Aldosterone Is Essential for Angiotensin II-Induced Upregulation of Pendrin

Session Information

Category: Fluid, Electrolytes, and Acid-Base

  • 703 Na+, K+, Cl- Basic

Authors

  • Hirohama, Daigoro, Research Center for Advanced Science and Technology, The University of Tokyo, Tokyo, Japan
  • Fujita, Toshiro, Research Center for Advanced Science and Technology, The University of Tokyo, Tokyo, Japan
  • Ayuzawa, Nobuhiro, Research Center for Advanced Science and Technology, The University of Tokyo, Tokyo, Japan
  • Ueda, Kohei, Research Center for Advanced Science and Technology, The University of Tokyo, Tokyo, Japan
  • Nishimoto, Mitsuhiro, Research Center for Advanced Science and Technology, The University of Tokyo, Tokyo, Japan
  • Kawarazaki, Wakako, Research Center for Advanced Science and Technology, The University of Tokyo, Tokyo, Japan
  • Watanabe, Atsushi, Research Center for Advanced Science and Technology, The University of Tokyo, Tokyo, Japan
  • Shimosawa, Tatsuo, International University of Health and Welfare, Narita, Chiba, Japan
  • Marumo, Takeshi, Research Center for Advanced Science and Technology, The University of Tokyo, Tokyo, Japan
  • Shibata, Shigeru, Research Center for Advanced Science and Technology, The University of Tokyo, Tokyo, Japan
Background

The renin-angiotensin-aldosterone system (RAAS) is known to play an important role in the control of fluid homeostasis and blood pressure during volume depletion. Dietary salt restriction elevates circulating angiotensin II (AngII) and aldosterone levels, which increase levels of the Cl/HCO3 exchanger (pendrin) in β-intercalated cells and Na+-Cl cotransporter (NCC) in distal convoluted tubules; however, the independent roles of AngII and aldosterone in regulating these levels remain unclear.

Methods

In both C57BL/6J mice receiving a low-salt diet or AngII infusion and adrenalectomized mice receiving either AngII or co-administration of AngII and aldosterone, we evaluated membrane-protein abundance of pendrin, NCC and mineralocorticoid receptor (MR) phosphorylation, which selectively inhibits aldosterone binding in intercalated cells.

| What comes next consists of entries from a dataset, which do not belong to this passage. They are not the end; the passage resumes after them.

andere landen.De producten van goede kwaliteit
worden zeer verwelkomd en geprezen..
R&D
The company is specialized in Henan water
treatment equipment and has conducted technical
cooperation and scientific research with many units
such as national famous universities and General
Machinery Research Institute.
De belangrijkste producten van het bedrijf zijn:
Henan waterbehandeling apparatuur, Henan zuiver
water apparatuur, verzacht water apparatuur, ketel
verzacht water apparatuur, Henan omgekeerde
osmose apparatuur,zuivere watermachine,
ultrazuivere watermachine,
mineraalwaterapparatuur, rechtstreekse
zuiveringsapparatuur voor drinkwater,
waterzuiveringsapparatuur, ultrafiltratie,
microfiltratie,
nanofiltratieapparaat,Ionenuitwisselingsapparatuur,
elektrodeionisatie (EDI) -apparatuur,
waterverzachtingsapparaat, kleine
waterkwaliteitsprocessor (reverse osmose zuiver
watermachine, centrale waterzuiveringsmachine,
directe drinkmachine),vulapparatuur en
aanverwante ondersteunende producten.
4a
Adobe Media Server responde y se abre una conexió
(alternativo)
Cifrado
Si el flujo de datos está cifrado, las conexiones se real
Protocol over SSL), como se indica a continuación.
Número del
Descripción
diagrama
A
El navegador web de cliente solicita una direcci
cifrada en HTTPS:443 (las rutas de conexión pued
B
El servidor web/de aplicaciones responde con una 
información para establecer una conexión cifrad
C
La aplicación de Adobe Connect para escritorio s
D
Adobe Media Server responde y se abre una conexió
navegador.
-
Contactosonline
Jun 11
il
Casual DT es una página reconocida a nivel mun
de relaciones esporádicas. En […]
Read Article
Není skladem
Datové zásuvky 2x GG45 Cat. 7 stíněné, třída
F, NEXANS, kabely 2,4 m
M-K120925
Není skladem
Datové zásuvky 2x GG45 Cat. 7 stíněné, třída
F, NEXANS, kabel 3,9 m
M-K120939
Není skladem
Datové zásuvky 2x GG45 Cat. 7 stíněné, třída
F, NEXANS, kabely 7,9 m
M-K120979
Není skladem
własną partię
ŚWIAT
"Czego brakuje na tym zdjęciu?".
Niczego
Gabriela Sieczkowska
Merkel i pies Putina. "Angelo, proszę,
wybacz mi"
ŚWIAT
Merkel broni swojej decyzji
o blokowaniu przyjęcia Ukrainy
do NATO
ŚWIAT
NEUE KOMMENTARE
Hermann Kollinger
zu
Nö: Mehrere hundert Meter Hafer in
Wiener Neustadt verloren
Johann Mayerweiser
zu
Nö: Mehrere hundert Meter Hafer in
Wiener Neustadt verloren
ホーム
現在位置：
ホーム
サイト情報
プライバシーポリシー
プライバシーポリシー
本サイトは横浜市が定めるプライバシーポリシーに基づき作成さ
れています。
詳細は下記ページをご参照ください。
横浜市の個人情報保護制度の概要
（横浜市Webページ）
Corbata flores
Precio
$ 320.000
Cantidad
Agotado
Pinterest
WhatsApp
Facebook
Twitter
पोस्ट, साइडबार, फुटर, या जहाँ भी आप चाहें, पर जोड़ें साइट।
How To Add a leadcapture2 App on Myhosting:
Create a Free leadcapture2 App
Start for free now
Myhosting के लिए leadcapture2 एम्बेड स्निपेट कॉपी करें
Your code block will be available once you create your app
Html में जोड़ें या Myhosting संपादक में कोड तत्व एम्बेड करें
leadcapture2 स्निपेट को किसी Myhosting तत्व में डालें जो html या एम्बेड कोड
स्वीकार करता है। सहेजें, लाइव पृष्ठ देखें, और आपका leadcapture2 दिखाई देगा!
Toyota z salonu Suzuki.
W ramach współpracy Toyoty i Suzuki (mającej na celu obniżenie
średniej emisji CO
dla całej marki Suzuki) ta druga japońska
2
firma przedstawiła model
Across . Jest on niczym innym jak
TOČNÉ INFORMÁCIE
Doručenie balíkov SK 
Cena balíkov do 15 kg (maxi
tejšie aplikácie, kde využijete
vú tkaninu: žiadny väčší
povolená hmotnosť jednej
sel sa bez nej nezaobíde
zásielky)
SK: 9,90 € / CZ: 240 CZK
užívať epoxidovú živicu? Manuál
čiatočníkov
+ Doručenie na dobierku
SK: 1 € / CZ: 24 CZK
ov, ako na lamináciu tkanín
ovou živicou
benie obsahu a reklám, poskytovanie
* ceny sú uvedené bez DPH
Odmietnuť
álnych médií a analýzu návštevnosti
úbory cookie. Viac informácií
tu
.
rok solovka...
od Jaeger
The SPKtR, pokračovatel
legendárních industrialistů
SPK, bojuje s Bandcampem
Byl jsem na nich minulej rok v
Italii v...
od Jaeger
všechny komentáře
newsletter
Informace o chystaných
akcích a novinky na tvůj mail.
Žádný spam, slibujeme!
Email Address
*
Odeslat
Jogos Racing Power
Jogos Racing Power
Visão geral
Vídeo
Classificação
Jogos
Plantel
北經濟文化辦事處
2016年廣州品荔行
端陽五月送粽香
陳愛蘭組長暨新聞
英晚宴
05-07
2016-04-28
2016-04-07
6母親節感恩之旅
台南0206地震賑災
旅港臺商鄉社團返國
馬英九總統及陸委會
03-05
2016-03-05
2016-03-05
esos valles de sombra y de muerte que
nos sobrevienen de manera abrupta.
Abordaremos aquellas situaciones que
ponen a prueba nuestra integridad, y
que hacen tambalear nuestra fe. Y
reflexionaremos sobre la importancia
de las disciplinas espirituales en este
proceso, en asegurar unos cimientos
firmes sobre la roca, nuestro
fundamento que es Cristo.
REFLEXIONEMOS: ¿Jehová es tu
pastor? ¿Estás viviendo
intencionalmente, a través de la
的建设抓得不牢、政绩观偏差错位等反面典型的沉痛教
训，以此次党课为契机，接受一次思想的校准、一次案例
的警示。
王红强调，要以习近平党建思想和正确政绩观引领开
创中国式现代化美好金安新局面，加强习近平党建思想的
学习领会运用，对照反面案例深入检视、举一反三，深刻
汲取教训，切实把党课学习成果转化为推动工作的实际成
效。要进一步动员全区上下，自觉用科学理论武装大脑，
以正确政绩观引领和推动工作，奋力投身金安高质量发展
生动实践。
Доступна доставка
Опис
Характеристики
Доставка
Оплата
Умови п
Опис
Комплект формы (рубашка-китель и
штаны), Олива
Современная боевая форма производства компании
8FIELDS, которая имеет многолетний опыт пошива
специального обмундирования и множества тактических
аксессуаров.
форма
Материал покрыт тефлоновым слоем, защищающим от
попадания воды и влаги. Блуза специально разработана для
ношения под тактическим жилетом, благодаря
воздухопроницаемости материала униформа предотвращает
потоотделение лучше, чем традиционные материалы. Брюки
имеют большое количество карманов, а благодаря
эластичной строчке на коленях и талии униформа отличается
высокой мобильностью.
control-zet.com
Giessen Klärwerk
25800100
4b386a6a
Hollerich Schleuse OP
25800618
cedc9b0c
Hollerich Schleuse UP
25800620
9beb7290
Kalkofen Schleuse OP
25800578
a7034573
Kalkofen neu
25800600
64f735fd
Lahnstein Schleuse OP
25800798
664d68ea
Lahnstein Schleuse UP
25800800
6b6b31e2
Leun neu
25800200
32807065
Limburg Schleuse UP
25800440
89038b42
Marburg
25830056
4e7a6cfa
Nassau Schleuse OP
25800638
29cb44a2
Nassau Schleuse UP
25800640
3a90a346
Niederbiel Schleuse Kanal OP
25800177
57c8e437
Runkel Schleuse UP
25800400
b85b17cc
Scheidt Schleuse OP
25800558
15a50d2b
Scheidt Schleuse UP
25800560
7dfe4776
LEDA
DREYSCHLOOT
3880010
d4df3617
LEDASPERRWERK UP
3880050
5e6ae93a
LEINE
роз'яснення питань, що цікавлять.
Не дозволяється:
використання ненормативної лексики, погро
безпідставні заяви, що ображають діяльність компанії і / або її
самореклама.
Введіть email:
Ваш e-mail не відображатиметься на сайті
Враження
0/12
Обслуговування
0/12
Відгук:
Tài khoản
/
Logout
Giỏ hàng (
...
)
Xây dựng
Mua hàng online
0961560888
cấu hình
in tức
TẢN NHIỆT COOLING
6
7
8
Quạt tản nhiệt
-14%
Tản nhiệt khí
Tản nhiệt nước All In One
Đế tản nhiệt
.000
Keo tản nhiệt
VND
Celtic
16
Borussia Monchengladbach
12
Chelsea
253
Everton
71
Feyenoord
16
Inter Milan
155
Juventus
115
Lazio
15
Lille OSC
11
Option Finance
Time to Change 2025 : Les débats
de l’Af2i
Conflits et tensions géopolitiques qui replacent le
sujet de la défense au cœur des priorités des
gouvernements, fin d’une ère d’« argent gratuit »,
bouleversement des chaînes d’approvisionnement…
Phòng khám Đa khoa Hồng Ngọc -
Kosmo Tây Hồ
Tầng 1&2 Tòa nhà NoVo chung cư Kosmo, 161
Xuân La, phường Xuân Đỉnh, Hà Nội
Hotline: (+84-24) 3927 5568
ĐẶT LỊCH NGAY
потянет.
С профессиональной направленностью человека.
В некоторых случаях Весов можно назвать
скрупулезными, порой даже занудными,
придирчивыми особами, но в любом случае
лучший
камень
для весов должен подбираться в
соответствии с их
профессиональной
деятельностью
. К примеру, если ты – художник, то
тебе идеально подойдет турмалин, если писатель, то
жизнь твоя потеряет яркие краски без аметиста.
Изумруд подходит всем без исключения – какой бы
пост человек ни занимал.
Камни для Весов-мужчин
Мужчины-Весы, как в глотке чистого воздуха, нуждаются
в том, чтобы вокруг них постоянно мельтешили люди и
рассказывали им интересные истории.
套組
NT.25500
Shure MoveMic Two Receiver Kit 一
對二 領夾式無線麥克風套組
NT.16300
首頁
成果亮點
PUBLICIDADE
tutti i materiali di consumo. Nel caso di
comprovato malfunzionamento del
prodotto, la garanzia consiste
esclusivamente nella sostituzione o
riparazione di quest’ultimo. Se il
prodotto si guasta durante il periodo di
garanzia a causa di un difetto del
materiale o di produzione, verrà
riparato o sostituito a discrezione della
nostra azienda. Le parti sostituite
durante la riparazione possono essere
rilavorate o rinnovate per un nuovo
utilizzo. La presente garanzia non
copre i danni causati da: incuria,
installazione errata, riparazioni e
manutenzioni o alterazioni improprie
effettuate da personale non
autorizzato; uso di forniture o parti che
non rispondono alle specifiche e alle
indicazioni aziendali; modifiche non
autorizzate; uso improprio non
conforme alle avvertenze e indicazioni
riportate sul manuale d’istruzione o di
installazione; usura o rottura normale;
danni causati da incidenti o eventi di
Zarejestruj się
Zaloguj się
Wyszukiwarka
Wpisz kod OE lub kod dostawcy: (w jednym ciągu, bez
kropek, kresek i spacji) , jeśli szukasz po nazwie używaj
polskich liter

We also measured blood pressure (BP) by radiotelemetry in pendrin-knockout and wild-type mice.

Results

A low-salt diet as well as AngII infusion upregulated NCC and pendrin levels, associated with decreased MR phosphorylation. Notably, a low-salt diet did not alter BP in wild-type mice, but significantly decreased BP in pendrin-knockout mice, suggesting the important role of pendrin in the regulation of BP. In adrenalectomized mice, AngII infusion again upregulated NCC, but did not affect pendrin expression despite the decreased MR phosphorylation. By contrast, AngII and aldosterone co-administration markedly elevated pendrin levels in adrenalectomized mice. AngII and aldosterone co-administration induced enhanced translocation of the MR to the nucleus in β-intercalated cells, whereas AngII alone did not.

Conclusion

Our results indicate that aldosterone is necessary for AngII-induced pendrin upregulation, and suggest that pendrin contributes to maintaining normal BP in cooperation with NCC during activation of the RAAS by dietary salt restriction.